## SOURCE RECORDS
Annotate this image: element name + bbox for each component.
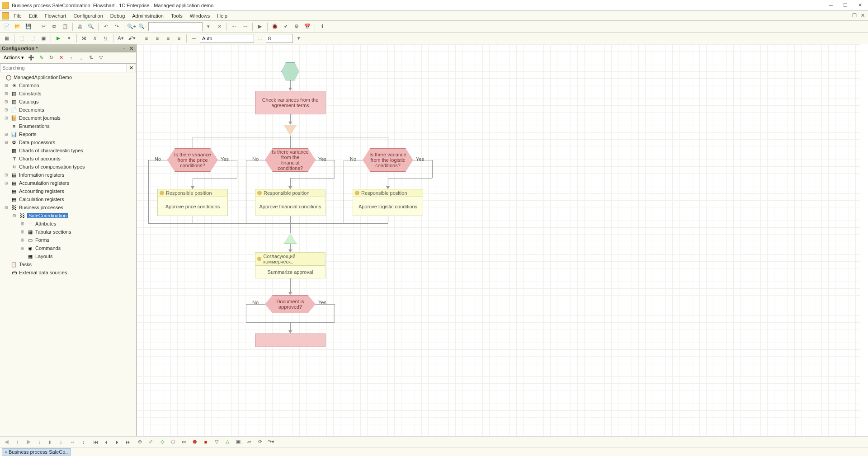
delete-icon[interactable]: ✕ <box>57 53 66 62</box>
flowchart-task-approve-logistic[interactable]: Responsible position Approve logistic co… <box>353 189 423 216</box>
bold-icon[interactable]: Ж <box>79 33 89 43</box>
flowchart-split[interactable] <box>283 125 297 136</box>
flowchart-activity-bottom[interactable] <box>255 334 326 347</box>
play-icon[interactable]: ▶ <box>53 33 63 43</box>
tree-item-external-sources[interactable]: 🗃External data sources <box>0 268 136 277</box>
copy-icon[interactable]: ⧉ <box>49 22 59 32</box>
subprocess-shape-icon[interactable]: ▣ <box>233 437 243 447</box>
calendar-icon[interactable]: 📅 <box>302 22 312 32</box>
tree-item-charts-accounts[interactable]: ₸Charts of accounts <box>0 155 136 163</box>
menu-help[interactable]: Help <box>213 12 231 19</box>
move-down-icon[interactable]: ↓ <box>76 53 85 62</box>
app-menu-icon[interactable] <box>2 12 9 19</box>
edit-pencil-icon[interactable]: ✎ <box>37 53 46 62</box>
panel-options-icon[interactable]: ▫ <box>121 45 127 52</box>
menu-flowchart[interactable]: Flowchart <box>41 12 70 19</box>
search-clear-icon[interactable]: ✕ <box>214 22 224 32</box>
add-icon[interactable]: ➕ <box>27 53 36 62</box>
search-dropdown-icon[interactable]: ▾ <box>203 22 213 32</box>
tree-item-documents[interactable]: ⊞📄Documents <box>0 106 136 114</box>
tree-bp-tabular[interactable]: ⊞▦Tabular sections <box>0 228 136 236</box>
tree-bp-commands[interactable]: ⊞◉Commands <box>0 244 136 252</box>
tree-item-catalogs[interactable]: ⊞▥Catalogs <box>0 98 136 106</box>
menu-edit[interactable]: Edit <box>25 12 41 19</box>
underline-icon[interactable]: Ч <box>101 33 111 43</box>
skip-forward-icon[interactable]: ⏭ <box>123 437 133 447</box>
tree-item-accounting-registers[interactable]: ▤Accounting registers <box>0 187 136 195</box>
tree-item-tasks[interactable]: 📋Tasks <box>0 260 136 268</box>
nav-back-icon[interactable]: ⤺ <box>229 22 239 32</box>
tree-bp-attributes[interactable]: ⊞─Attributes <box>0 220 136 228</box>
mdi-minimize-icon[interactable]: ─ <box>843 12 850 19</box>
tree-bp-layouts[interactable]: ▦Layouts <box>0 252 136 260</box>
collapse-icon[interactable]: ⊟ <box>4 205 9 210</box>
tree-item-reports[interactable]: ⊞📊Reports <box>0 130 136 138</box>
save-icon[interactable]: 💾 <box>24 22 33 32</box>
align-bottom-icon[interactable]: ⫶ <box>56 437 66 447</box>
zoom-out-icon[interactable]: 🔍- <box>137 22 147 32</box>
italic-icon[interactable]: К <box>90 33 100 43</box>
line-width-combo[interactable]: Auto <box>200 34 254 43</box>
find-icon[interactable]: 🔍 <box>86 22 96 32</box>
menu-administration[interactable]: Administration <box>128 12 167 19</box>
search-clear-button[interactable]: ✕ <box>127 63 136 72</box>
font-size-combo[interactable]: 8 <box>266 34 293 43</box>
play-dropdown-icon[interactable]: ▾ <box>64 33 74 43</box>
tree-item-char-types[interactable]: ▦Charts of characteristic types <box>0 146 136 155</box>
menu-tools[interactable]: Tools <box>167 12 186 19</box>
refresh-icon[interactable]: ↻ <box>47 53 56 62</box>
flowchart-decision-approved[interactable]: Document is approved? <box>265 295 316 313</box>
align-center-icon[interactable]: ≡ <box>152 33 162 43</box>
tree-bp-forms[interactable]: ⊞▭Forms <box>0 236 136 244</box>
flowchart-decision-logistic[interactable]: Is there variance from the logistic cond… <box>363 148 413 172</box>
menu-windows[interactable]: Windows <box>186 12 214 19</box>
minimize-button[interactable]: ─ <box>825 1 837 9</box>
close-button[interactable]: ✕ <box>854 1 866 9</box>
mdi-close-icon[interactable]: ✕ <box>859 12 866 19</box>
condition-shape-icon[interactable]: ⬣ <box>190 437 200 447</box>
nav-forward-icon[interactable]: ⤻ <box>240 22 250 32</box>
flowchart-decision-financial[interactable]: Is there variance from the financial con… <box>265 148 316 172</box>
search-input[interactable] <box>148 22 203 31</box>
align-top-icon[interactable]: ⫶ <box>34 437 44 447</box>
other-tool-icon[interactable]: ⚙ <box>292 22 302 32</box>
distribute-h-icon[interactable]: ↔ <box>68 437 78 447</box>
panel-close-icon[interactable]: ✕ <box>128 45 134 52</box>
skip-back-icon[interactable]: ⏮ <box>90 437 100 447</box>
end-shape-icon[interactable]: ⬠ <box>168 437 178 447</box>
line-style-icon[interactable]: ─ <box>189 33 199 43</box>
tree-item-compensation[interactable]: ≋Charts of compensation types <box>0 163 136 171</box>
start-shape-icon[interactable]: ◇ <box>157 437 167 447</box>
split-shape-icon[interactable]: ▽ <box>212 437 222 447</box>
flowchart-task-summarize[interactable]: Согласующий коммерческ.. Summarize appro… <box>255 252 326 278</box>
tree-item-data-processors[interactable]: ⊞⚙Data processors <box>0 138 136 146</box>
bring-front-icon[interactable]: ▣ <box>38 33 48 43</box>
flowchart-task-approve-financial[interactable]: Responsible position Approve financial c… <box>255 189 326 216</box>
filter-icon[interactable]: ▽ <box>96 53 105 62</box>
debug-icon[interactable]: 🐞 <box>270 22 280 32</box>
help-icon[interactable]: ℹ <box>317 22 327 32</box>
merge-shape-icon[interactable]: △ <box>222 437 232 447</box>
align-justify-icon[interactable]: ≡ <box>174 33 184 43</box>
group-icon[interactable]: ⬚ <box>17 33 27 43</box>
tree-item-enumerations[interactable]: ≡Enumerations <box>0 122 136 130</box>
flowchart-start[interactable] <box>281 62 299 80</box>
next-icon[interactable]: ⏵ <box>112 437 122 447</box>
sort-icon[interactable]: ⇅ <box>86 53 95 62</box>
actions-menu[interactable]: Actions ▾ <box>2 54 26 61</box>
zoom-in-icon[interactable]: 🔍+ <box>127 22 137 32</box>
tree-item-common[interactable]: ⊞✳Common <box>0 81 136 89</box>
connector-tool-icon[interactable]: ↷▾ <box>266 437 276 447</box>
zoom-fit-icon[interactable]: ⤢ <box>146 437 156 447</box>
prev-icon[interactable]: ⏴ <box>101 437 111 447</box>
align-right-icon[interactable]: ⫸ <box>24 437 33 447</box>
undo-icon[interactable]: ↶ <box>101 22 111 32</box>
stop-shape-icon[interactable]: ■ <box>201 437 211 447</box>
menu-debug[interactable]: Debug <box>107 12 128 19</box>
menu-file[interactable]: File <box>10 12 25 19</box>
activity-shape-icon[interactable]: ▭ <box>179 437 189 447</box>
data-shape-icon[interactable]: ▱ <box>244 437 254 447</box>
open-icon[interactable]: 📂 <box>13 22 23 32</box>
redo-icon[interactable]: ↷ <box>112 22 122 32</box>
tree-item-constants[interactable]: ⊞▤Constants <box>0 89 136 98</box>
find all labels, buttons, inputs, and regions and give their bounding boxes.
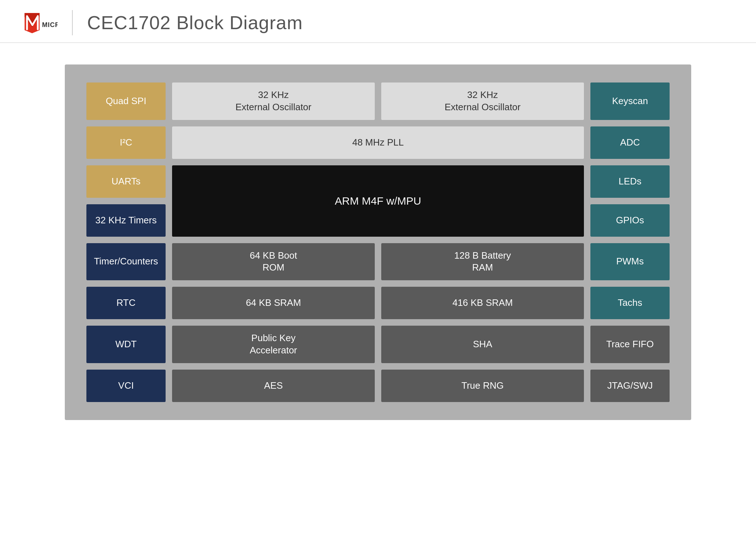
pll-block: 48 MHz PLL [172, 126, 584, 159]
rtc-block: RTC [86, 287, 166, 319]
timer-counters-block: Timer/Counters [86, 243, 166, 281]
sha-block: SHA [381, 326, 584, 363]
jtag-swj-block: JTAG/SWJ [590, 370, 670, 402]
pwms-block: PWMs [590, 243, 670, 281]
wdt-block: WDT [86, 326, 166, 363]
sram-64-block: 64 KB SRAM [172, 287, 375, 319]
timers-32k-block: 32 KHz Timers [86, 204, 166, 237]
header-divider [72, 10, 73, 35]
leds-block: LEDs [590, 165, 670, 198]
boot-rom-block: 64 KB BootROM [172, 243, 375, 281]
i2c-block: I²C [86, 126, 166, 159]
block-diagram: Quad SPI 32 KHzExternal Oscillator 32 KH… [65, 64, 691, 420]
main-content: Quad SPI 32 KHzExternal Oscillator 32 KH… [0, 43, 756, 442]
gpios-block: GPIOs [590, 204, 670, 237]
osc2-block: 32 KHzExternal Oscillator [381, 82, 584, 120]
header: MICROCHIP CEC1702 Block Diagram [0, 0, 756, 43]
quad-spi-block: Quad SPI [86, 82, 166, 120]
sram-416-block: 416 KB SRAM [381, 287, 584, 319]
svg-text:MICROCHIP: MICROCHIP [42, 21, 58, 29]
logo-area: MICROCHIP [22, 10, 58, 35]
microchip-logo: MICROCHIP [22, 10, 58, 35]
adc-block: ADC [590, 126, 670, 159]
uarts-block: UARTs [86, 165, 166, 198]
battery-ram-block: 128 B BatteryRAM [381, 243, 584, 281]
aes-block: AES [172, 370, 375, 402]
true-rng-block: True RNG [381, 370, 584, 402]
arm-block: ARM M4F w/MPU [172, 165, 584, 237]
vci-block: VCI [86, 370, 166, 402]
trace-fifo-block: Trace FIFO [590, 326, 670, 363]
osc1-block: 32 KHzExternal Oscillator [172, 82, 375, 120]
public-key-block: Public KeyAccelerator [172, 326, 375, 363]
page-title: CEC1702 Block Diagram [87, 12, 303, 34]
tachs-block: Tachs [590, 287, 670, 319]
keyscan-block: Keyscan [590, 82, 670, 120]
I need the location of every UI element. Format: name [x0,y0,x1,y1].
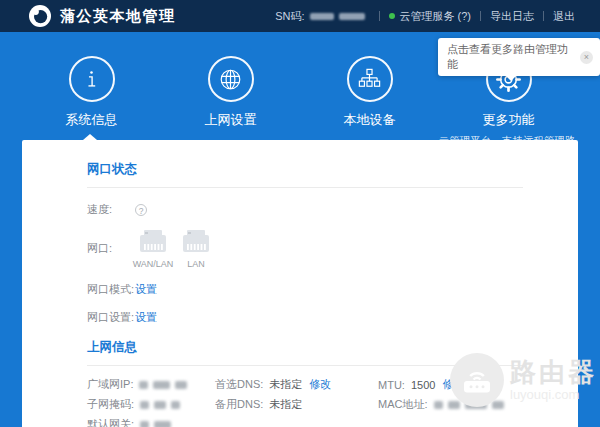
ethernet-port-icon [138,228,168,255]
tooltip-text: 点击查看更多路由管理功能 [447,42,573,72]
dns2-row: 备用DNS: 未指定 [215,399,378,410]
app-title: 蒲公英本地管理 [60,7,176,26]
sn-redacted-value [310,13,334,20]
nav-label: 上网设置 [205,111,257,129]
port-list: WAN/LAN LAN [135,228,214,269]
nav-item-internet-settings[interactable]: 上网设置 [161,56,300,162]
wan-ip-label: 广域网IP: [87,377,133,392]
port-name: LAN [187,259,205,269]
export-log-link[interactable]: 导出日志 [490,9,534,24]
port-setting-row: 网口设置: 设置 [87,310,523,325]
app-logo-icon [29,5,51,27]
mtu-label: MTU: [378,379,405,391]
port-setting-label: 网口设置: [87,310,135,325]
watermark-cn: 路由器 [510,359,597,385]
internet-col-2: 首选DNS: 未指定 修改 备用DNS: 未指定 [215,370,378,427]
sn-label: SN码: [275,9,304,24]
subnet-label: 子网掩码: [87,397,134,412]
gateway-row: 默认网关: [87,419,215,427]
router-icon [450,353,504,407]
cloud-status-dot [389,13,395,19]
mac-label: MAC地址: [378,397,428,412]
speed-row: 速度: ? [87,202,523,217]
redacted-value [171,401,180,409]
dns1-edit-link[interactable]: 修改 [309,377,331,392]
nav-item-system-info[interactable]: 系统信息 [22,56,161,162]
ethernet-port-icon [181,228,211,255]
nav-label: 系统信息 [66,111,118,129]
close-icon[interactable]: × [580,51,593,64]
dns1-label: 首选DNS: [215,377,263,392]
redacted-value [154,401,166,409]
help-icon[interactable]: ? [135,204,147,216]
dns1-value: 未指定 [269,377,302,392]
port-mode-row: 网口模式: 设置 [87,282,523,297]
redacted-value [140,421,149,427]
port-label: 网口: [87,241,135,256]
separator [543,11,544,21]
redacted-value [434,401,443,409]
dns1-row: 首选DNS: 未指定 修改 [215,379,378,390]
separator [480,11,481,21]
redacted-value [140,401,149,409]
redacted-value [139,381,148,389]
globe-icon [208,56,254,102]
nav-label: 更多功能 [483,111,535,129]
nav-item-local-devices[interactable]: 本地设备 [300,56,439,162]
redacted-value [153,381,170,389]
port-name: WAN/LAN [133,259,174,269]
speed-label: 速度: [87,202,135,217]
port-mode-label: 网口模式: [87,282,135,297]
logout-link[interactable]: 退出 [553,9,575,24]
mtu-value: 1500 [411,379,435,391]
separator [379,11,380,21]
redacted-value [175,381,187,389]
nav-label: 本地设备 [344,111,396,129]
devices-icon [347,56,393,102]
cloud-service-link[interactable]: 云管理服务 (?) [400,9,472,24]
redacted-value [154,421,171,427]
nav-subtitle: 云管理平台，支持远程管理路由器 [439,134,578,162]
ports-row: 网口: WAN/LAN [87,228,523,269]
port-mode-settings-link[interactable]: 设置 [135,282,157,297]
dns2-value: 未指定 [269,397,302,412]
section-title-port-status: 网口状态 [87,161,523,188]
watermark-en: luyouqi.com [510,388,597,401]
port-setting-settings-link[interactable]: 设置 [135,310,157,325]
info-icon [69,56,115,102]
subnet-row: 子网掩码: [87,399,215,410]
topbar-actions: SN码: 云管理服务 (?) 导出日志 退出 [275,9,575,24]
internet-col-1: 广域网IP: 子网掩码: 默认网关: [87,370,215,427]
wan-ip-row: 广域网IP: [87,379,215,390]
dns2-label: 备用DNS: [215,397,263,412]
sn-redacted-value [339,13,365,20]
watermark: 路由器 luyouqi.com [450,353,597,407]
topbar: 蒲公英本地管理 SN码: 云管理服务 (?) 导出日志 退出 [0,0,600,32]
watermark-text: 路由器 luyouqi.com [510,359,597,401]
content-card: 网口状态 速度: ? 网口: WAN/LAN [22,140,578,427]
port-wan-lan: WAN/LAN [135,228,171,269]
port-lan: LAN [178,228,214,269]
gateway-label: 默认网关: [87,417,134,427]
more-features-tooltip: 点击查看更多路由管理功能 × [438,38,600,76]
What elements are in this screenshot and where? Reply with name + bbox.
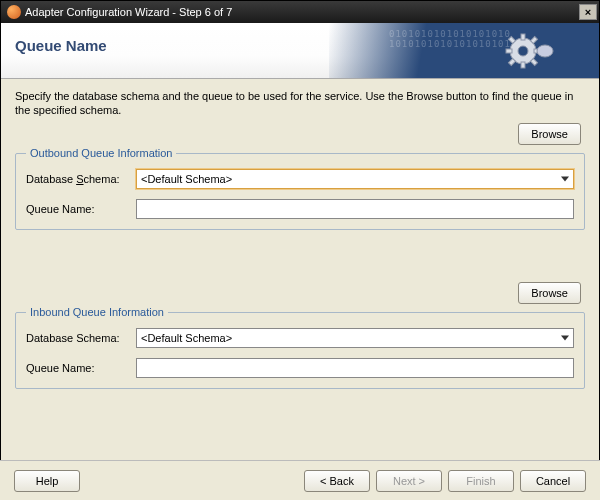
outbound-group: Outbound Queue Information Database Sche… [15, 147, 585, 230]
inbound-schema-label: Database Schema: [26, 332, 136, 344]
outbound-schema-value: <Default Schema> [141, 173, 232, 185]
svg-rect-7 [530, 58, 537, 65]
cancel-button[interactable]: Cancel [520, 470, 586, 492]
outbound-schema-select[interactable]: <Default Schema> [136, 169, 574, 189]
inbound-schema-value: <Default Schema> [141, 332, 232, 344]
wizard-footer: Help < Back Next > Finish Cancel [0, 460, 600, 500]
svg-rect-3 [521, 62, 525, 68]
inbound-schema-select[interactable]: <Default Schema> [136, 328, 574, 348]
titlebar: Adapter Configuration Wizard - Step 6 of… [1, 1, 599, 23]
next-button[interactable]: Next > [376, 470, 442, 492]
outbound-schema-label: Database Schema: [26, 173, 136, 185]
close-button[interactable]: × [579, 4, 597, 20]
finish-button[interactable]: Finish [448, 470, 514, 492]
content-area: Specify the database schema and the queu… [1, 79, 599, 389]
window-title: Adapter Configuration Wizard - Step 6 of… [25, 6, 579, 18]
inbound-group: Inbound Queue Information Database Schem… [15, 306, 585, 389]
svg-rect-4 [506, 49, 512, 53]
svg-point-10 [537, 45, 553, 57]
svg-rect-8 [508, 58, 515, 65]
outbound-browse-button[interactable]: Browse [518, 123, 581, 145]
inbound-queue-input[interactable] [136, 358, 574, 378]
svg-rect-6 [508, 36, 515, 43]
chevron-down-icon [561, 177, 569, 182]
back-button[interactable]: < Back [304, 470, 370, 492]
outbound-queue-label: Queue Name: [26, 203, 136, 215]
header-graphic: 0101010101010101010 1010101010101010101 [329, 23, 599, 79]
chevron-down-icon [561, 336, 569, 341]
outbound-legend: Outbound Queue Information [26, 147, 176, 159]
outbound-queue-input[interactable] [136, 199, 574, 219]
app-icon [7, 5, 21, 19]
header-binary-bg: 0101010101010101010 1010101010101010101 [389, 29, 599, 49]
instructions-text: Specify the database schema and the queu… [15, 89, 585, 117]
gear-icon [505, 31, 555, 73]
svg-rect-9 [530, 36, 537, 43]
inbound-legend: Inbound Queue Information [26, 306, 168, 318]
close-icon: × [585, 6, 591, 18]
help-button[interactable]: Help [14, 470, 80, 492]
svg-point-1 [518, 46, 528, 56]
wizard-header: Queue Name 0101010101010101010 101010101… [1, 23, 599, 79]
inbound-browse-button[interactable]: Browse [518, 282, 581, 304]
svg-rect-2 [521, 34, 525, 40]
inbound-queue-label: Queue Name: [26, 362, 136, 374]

## HOW TO COMPLETE THIS TASK
All lines in the preceding records that hold the word "备用DNS" need to be copied.

## ANSWER
dns2-row: 备用DNS: 未指定 [215,399,378,410]
internet-col-2: 首选DNS: 未指定 修改 备用DNS: 未指定 [215,370,378,427]
dns2-label: 备用DNS: [215,397,263,412]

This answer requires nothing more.